● The Behavioral Investor
By Daniel Crosby
Summary via publisher (Harriman House)
In The Behavioral Investor, psychologist and asset manager Dr. Daniel Crosby examines the sociological, neurological and psychological factors that influence our investment decisions and sets forth practical solutions for improving both returns and behavior. Readers will be treated to the most comprehensive examination of investor behavior to date and will leave with concrete solutions for refining decision-making processes, increasing self-awareness and constraining the fatal flaws to which most investors are prone.

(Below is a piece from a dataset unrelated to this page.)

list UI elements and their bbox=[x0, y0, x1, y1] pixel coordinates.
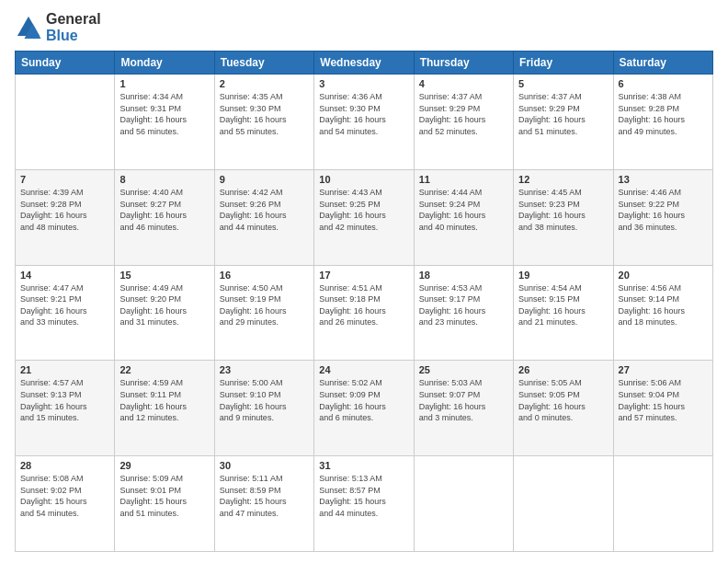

The Behavioral Investor takes a sweeping tour of human nature before arriving at the specifics of portfolio construction, rooted in the belief that it is only as we come to a deep understanding of “why” that we are left with any clue as to “how” we ought to invest.
● Capitalism in America: A History
By Alan Greenspan and Adrian Wooldridge
Review via The Economist
No pain, no gain, is the moral of “Capitalism in America”, a business history of the United States by Alan Greenspan, the former chairman of the Federal Reserve Board, and Adrian Wooldridge, The Economist’s political editor. It will surprise no one to learn that these authors are fans of capitalism: the more disruptive it is, the better they like it. America’s exceptionalism as a capitalist economy, they argue, has been its distinctive tolerance for Schumpeterian creative destruction.
● China, Trade and Power: Why the West’s Economic Engagement Has Failed
By Stewart Paterson
Summary via publisher (London Publishing Partnership)
Few people could tell you what happened on 11 December 2001, yet China’s accession to the World Trade Organization (WTO) will define the geopolitics of the twenty-first century. What were Western leaders thinking at the time? This book tells the story of the most successful trading nation of the early twenty-first century. It looks at how the Chinese Communist Party has retained and cemented its monopoly of political power – producing undreamt of riches for the political elite. It is the most extraordinary economic success story of our time and it has reshaped the geopolitics not just of Asia but of the world. As China has come to dominate global manufacturing, its power and influence has grown. This economic power is being translated into political power and the West now has a global rival that is politically antithetical to liberal values. Meanwhile, economic liberalism has lost its moral foundation, in part because economic outcomes are not perceived to be the result of fair competition. The weaknesses of the West’s democratic model are being laid bare as a lack of wage growth coupled with a policy of inflation targeting by Western central banks has led to falling real incomes for the many, and rising asset prices that have benefited the few.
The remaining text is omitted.